At this point it's mostly a "what do I have that's closest to completion and Gala-appropriate?" That would be the yellow English gown I've been working on for way-the-heck-too-long, so that's what I'm going with. That's what I need to finish!
|Latest progress (from April) - one sleeve basted on, but needs adjustment to the armscye. The robings here are just pinned on to see how it would look. Need to get the other sleeve assembled and on as well.|
I ran into a little conundrum, though.
I wanted to do winged cuffs for this gown. I've always loved them and jumped at the chance to add them to this earlier style. In my research, though, I found that winged cuffs, found primarily in the 1740s and 50s, accompanied untrimmed gowns. The "fluff" was in the accessories - neckerchiefs, chemises, aprons, caps - but not on the gowns themselves.
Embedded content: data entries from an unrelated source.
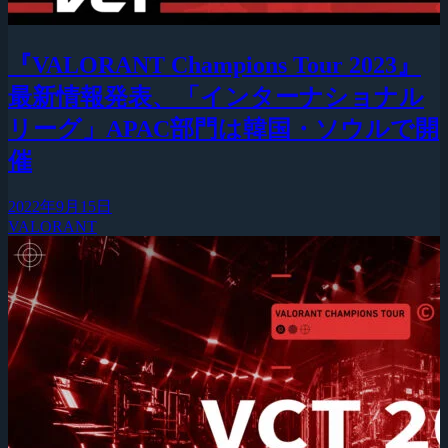
『VALORANT Champions Tour 2023』
最新情報発表、「インターナショナル
リーグ」APAC部門は韓国・ソウルで開
催
2022年9月15日
VALORANT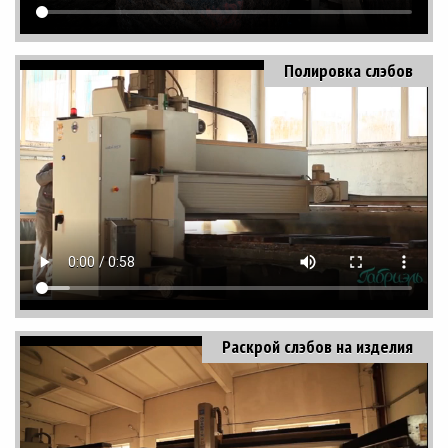
Полировка слэбов
Раскрой слэбов на изделия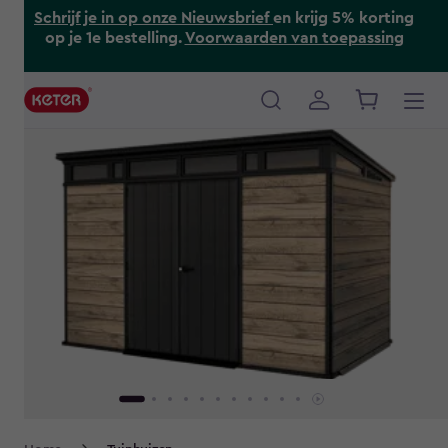
Skip
Schrijf je in op onze Nieuwsbrief
en krijg 5% korting
to
op je 1e bestelling.
Voorwaarden van toepassing
main
content
Main
navigation
Breadcrumb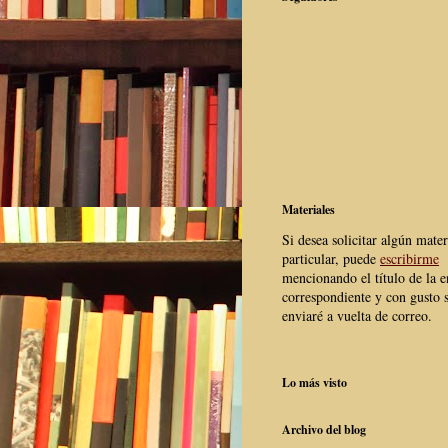
Materiales
Si desea solicitar algún mater
particular, puede
escribirme
mencionando el título de la e
correspondiente y con gusto s
enviaré a vuelta de correo.
Lo más visto
Archivo del blog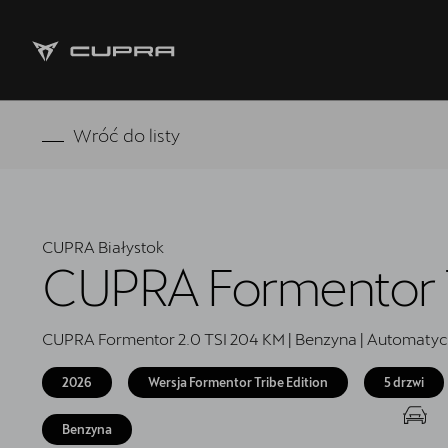
Strona główna
Wróć do listy
Oferta i aktualności
Modele CUPRA
CUPRA Białystok
Samochody dostępne od ręki
CUPRA Formentor T
5 lat gwarancji
CUPRA Formentor 2.0 TSI 204 KM | Benzyna | Automatyc
Finansowanie
2026
Wersja Formentor Tribe Edition
5 drzwi
Serwis
Benzyna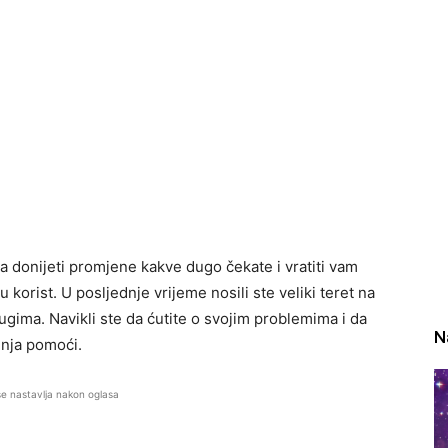
a donijeti promjene kakve dugo čekate i vratiti vam
 korist. U posljednje vrijeme nosili ste veliki teret na
drugima. Navikli ste da ćutite o svojim problemima i da
N
enja pomoći.
se nastavlja nakon oglasa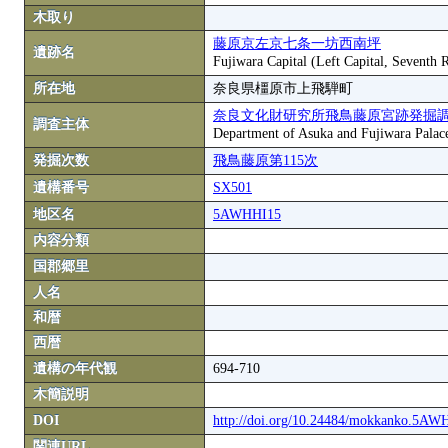
木取り
藤原京左京七条一坊西南坪
遺跡名
Fujiwara Capital (Left Capital, Seventh
所在地
奈良県橿原市上飛騨町
奈良文化財研究所飛鳥藤原宮跡発掘
調査主体
Department of Asuka and Fujiwara Palace S
発掘次数
飛鳥藤原第115次
遺構番号
SX501
地区名
5AWHHI15
内容分類
国郡郷里
人名
和暦
西暦
遺構の年代観
694-710
木簡説明
DOI
http://doi.org/10.24484/mokkanko.5A
関連URL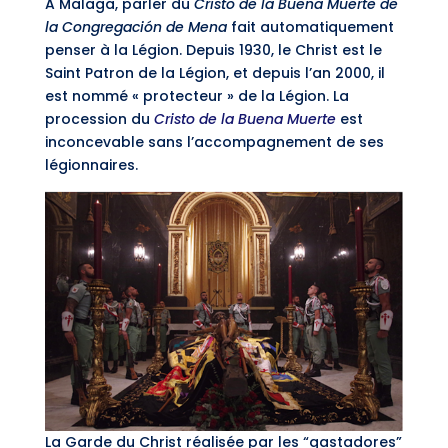
A Malaga, parler du
Cristo de la Buena Muerte de
la Congregación de Mena
fait automatiquement
penser à la Légion. Depuis 1930, le Christ est le
Saint Patron de la Légion, et depuis l’an 2000, il
est nommé « protecteur » de la Légion. La
procession du
Cristo de la Buena Muerte
est
inconcevable sans l’accompagnement de ses
légionnaires.
La Garde du Christ réalisée par les “gastadores”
|Mrs James Otis, c. 1760, by John Singleton Copley - Wichita Art Museum. This gown has winged cuffs and untrimmed robings, but the stomacher, which is very wide and round at the bottom is trimmed in self fabric.|
So I've had to juggle my plan a bit, but because I like things to be as versatile as possible, I've decided to make a Double Period Dress (to use a term coined by Your Wardrobe Unlock'd).
My new plan:
- 1 Gown - untrimmed, with winged cuffs
- 1 1740s Stomacher - ivory taffeta with bands across to tuck the neckerchief into;
- 1 1760s Stomacher - wider, rounder, and with lots of self trim
- 1 Plain Petticoat - entirely of yellow taffeta (can be used for other outfits too, yay!)
- 1 Trimmed Petticoat - the front of the petticoat in silk, the back in a cheaper fabric, probably cotton.